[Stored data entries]

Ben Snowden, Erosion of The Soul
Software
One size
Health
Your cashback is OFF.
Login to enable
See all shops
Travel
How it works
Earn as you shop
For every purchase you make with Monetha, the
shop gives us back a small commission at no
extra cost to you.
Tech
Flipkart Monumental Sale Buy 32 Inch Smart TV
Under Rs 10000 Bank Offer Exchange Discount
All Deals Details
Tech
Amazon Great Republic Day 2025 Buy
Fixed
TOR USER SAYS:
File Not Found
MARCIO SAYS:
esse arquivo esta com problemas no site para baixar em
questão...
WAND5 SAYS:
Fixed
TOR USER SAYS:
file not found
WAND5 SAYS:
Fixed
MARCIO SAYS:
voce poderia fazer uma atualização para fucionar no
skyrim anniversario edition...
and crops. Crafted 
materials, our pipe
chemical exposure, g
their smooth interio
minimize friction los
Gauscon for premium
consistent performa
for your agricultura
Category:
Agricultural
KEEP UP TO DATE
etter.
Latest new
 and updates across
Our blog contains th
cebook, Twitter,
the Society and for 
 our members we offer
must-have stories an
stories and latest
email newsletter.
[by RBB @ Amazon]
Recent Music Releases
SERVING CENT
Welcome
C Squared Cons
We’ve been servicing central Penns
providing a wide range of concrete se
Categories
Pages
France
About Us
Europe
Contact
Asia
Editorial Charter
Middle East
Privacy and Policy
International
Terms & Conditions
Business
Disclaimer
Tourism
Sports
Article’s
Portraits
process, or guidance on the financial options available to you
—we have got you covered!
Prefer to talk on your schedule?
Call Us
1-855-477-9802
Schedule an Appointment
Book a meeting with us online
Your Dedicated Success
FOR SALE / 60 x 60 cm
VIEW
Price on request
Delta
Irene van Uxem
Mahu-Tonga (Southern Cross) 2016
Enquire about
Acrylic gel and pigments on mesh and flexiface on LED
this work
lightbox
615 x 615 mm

--

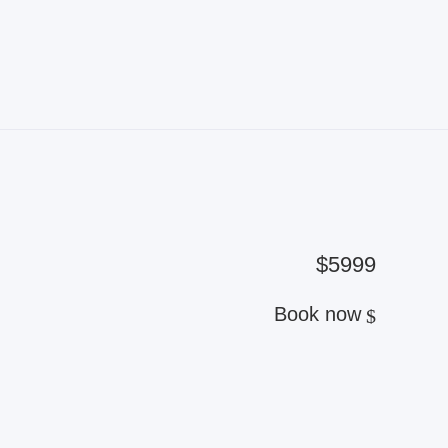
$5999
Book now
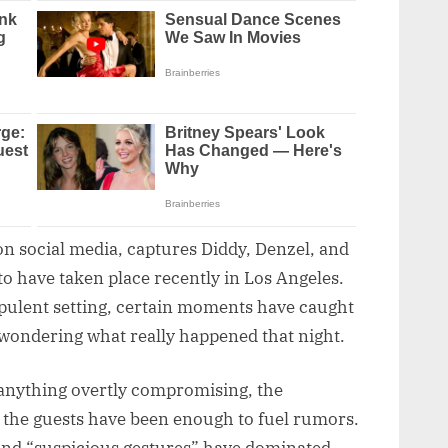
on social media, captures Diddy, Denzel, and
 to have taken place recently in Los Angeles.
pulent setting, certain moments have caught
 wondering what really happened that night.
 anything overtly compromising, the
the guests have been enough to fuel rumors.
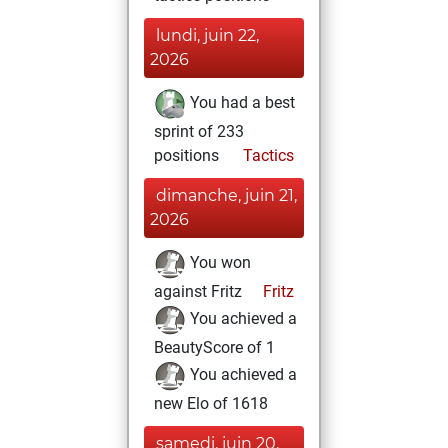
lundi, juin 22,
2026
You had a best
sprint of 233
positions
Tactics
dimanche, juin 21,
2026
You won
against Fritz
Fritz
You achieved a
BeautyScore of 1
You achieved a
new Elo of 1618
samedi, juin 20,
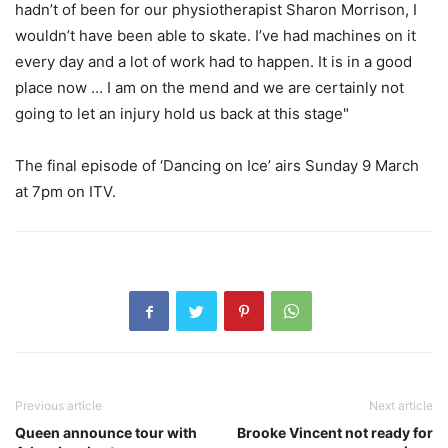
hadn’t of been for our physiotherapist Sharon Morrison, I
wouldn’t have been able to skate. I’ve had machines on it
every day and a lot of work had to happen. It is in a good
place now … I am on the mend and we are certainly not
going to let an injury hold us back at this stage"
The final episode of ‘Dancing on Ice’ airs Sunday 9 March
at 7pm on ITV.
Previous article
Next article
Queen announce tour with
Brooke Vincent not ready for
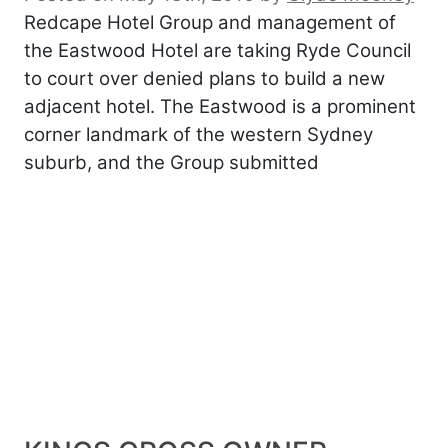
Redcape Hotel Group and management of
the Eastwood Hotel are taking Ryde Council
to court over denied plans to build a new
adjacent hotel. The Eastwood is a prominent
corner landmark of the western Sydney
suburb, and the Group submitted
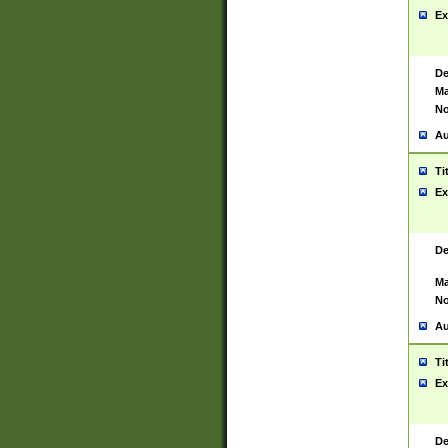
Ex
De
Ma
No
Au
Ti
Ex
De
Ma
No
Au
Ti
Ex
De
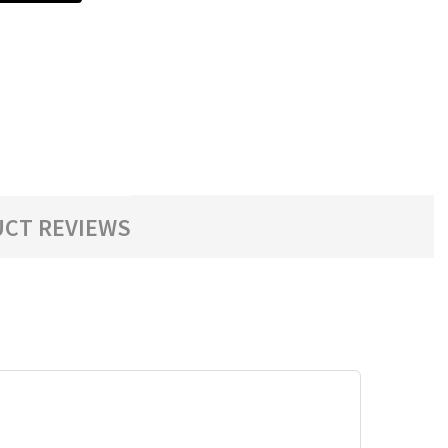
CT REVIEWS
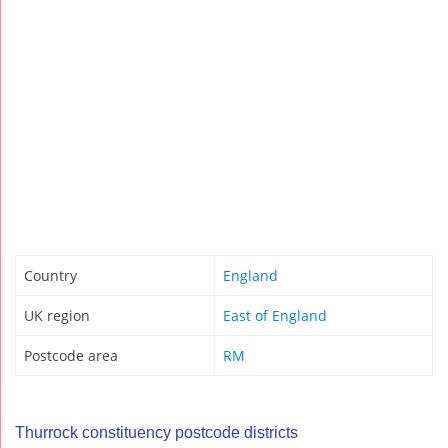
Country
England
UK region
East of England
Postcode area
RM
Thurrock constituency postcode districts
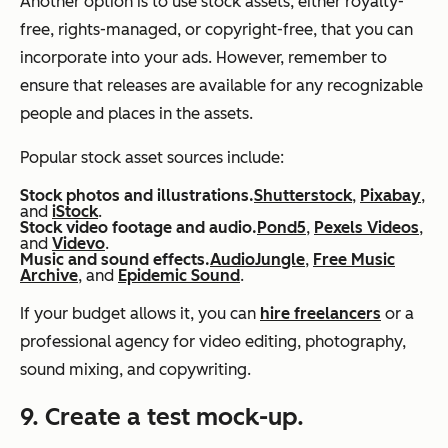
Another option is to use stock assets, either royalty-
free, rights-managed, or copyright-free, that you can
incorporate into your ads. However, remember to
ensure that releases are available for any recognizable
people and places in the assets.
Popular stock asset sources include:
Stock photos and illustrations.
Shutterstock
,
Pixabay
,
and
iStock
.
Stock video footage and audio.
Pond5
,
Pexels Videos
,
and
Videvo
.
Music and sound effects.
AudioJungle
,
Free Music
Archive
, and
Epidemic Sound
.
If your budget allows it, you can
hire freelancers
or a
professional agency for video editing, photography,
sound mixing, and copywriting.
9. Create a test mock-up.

* * *

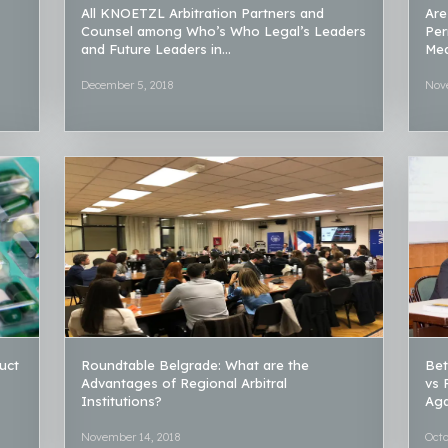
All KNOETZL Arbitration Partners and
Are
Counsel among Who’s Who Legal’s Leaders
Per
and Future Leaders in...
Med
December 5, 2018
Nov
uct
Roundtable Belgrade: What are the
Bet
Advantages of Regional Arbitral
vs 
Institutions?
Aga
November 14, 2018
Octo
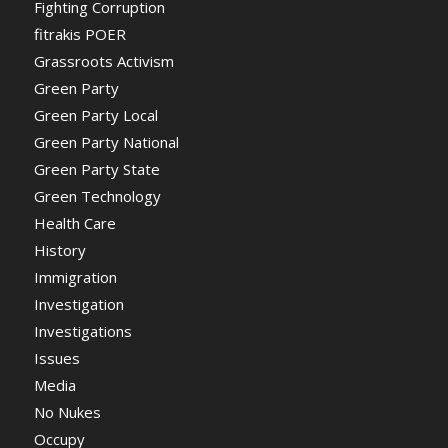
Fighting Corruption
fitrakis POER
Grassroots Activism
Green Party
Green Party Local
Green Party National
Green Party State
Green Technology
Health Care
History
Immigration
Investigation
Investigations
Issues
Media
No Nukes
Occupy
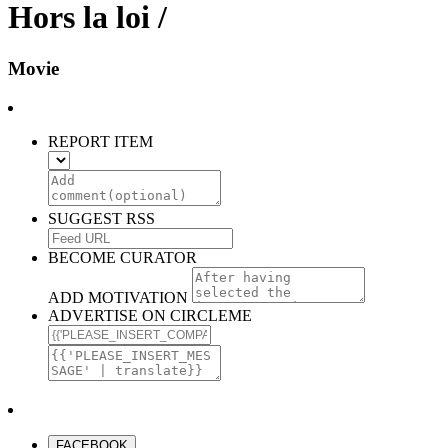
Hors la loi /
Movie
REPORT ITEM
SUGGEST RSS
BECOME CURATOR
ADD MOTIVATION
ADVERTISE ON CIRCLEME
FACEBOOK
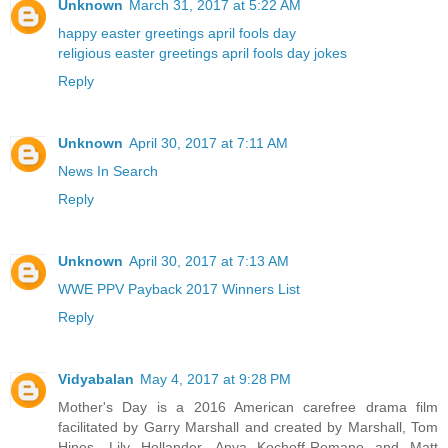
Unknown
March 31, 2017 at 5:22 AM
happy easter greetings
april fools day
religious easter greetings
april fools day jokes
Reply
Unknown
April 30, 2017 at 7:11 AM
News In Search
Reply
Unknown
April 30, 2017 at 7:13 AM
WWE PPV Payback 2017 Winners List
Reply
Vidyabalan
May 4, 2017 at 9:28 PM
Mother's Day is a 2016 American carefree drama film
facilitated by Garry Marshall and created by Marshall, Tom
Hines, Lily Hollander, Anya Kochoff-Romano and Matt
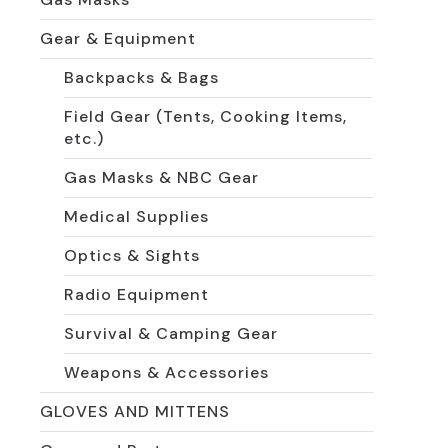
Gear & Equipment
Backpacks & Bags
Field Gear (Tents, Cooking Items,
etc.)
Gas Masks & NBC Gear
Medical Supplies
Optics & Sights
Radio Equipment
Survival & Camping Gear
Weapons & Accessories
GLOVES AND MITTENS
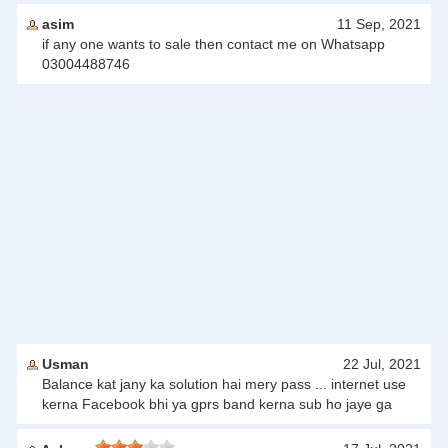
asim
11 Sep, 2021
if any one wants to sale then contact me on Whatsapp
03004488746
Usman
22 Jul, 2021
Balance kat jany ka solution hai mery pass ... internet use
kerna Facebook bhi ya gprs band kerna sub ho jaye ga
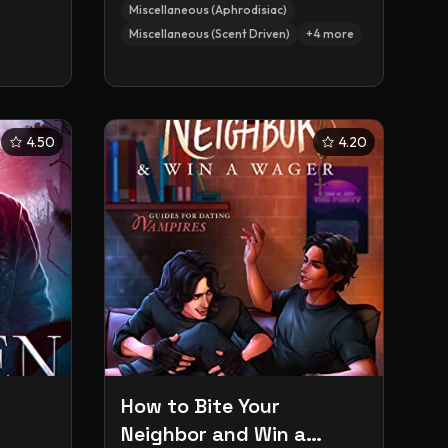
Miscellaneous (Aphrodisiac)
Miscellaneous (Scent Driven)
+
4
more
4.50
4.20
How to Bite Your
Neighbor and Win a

Work to be completed: Although pictures appear among the records above, none are to be output; print exactly the lines from the line containing "BeautyScore of 1" through the line containing "every day and".

Answer for the task:
BeautyScore of 1
You achieved a
new Elo of 1618
samedi, juin 20,
hadn’t of been for our physiotherapist Sharon Morrison, I
wouldn’t have been able to skate. I’ve had machines on it
every day and a lot of work had to happen. It is in a good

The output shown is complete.